— RECORDS TO PROCESS —

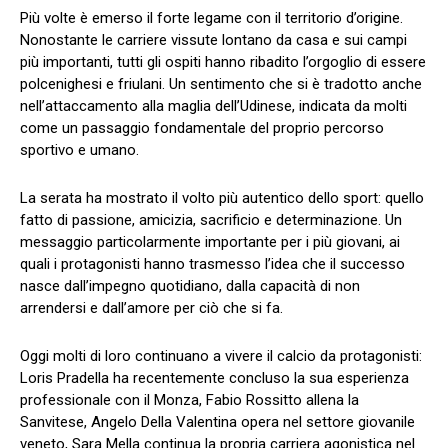
Più volte è emerso il forte legame con il territorio d’origine.
Nonostante le carriere vissute lontano da casa e sui campi
più importanti, tutti gli ospiti hanno ribadito l’orgoglio di essere
polcenighesi e friulani. Un sentimento che si è tradotto anche
nell’attaccamento alla maglia dell’Udinese, indicata da molti
come un passaggio fondamentale del proprio percorso
sportivo e umano.
La serata ha mostrato il volto più autentico dello sport: quello
fatto di passione, amicizia, sacrificio e determinazione. Un
messaggio particolarmente importante per i più giovani, ai
quali i protagonisti hanno trasmesso l’idea che il successo
nasce dall’impegno quotidiano, dalla capacità di non
arrendersi e dall’amore per ciò che si fa.
Oggi molti di loro continuano a vivere il calcio da protagonisti:
Loris Pradella ha recentemente concluso la sua esperienza
professionale con il Monza, Fabio Rossitto allena la
Sanvitese, Angelo Della Valentina opera nel settore giovanile
veneto, Sara Mella continua la propria carriera agonistica nel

— WHAT THE TASK ASKS —
Your answer must be a single number: the count of lines in the data that contain the string "molti".

— RESPONSE TO THIS TASK —
2